Türk milleti olarak uzun asırlar boyu hep manevi gözle hayat sürdük ve hükmettik. O yüzden, önümüze çıkan engelleri aştık. Sömürge olmadık. Dilediğimiz gibi hür yaşadık.  Bunu hazmedemeyen bir çok ülke karşımıza  çıkmaya cesâret edemedi. Alparslan’da o göz vardı; Osman Gazi’de o göz.. Yûnus’da aynı göz vardı. Onlar gözü ile birlikte yürekleriyle de bakar öyle görürdü. Onları Yûnus yapan, Osman Gazi ve Alparslan yapan da birer gönül sâhibi ulu kişiydi. Topluma, o insan-ı kamil dediğimiz, şeyhler, evliyalar, pirler yön veriyordu ve hâl böyle olunca toplum da, o toplumun önderleri de ölçü dışına çıkamıyorlardı. Maddî ve mânevî bütün fetihlerimizi hep bu gözün görüşüyle kazanmıştık. Sinan, taşları böyle yontmuş…  Bediüzzaman, milletimizin ızdıraplarını gene aynı gözle tahlil etmişti.

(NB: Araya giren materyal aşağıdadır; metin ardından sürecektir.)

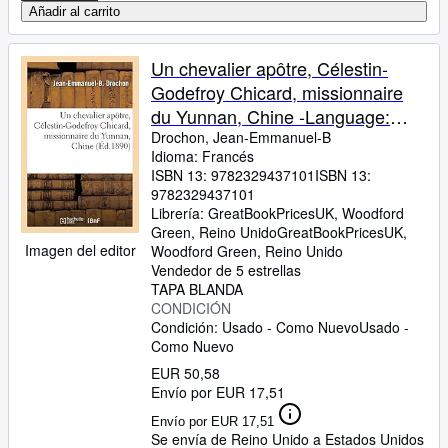
Añadir al carrito
Un chevalier apôtre, Célestin-
Godefroy Chicard, missionnaire
du Yunnan, Chine -Language:
french
Drochon, Jean-Emmanuel-B
Idioma: Francés
ISBN 13:
9782329437101
ISBN 13:
9782329437101
Librería:
GreatBookPricesUK, Woodford
Green, Reino Unido
GreatBookPricesUK
,
Imagen del editor
Woodford Green, Reino Unido
Vendedor de 5 estrellas
TAPA BLANDA
CONDICIÓN
Condición: Usado - Como Nuevo
Usado -
Como Nuevo
EUR 50,58
Envío por EUR 17,51
Envío por EUR 17,51
Se envía de Reino Unido a Estados Unidos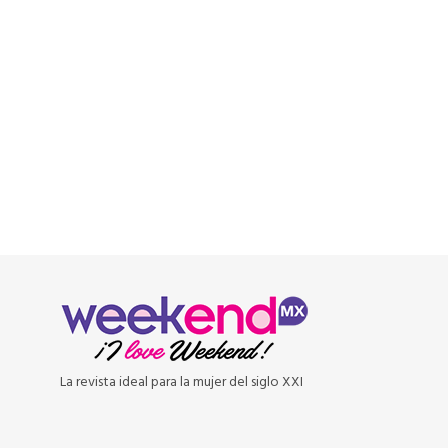
READ MORE
La revista ideal para la mujer del siglo XXI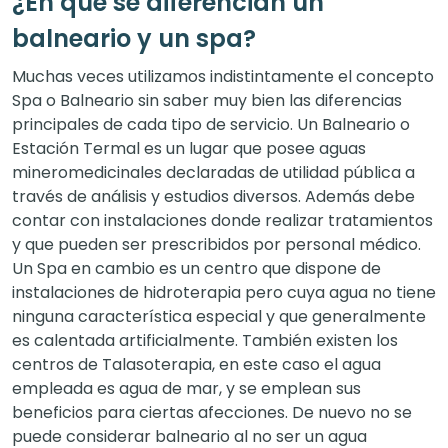
¿En qué se diferencian un
balneario y un spa?
Muchas veces utilizamos indistintamente el concepto
Spa o Balneario sin saber muy bien las diferencias
principales de cada tipo de servicio. Un Balneario o
Estación Termal es un lugar que posee aguas
mineromedicinales declaradas de utilidad pública a
través de análisis y estudios diversos. Además debe
contar con instalaciones donde realizar tratamientos
y que pueden ser prescribidos por personal médico.
Un Spa en cambio es un centro que dispone de
instalaciones de hidroterapia pero cuya agua no tiene
ninguna característica especial y que generalmente
es calentada artificialmente. También existen los
centros de Talasoterapia, en este caso el agua
empleada es agua de mar, y se emplean sus
beneficios para ciertas afecciones. De nuevo no se
puede considerar balneario al no ser un agua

Zahirde ne kadar devletimiz, milletimiz yapıyor gibi görünse de aslında ilk önce gayb aleminde zulmanilerin yaptığı planlar, Türkiye üzerinde oynanan oyunlar, yani onların bu oyunları ilk önce manevi alemde boşa çıkartılır müdahale edilir. Daha sonra bu, zahir aleme yani yaşadığımız boyuta yansıyor. Biz bu filmi manevi alemde baştan sona izlediğimiz için, manevi alemde önceden tedbirler alınıyor. Görünmez orduların savaşında Türkiye muzaffer olacak Allah’ın izniyle diriliş günü çok yakındır…
Peki, Avrupa ve Ortadoğu’nun gidişatına ne diyorsunuz?

Avrupa devletleri yıllarca İslam coğrafyasını mahveden, sömüren, işgallerle İslam dünyasını hep baskı altında tutmaya çalıştı. Mesela şu an Ortadoğu’da gelişen olaylar gibi. Onların amacı Haçlı ruhunu tekrar canlandırmak. Türkiye’yi dolaylı olarak kıskaç altına almak ve istedikleri gibi Türkiye’de at koşturmak. Ama bu olmadı, her oynadıkları oyun döndü dolaştı onların başında patlak verdi. İlahi Mukadderat Türkiye’nin şahlanacağı  döneme girdi. Türkiye demek İslam dünyası demek. Türkiyesiz bir İslam dünyası düşünülemez hatta hayal bile edilemez.  Çünkü Türkiye İslam’ın kalesidir, Türkiye giderse tüm İslam dünyası uçurumlara sürüklenir. Gelelim Ortadoğu’daki gelişmelere. 2012’de “Türkiye, Suriye’ye girecek” dediğimizde bu ancak hayaldir deniliyordu. Ama bugün bakıyoruz Türkiye, hem İslam âleminin geleceği, hem de kendi geleceği için Suriye topraklarına girmek zorunda kaldı ve bir daha çıkmayacak.  Armagedon’un başlangıcı, Türkiye’nin Suriye topraklarına girmesiyle başlanmış oldu. Ortadoğu bütün dünya ülkelerinin geleceği için kilit noktadır. Bu savaşın seyri Hatay Amik Ovası’na kayacak. Dünya tarihinin en büyük savaşı Amik Ovası’nda olacak.  Ortadoğu’daki bu savaş tüm dünya ülkelerini içine alacak 3. Dünya Savaşı’na neden olacak bir ateş topudur. Öyle bir hal alacak ki, tüm dengeler bir anda değişecek. Ruslar ve Almanlar arasında savaş çıkacak, Ruslar Almanları hallaç pamuğuna çevirecek.  Çin ile Japonya savaşacak, Japonlar Çin’i yenecek. Ruslarla Türkiye savaşacak. Ruslar İstanbul’u 3 ay işgal edecek… Avrupa devletleri Ruslar tarafından yerle bir edilecek. Türkiye ile Rusya arasında çıkacak savaşta, Moskova fethedilecek. Şu an Türkiye ile Rusya arasında ne kadar büyük yatırımlar yapılıyor olsa da, dengelerimiz iyi gözüküyor olsa da bu geçici bir dönem ve uzun sürmeyecek. Türkiye hiç beklemediği bir anda Rusların saldırısına maruz kalacak. Türkiye ve Rusya savaşacak.  Bu savaşta Ruslar büyük bir hayal kırıklığına ve hüsrana uğrayacak ve Allah’tan manevi destek (Görünmez Ordular) yetişecek ve bu birlik Rus ordusunu darmadağın edecek.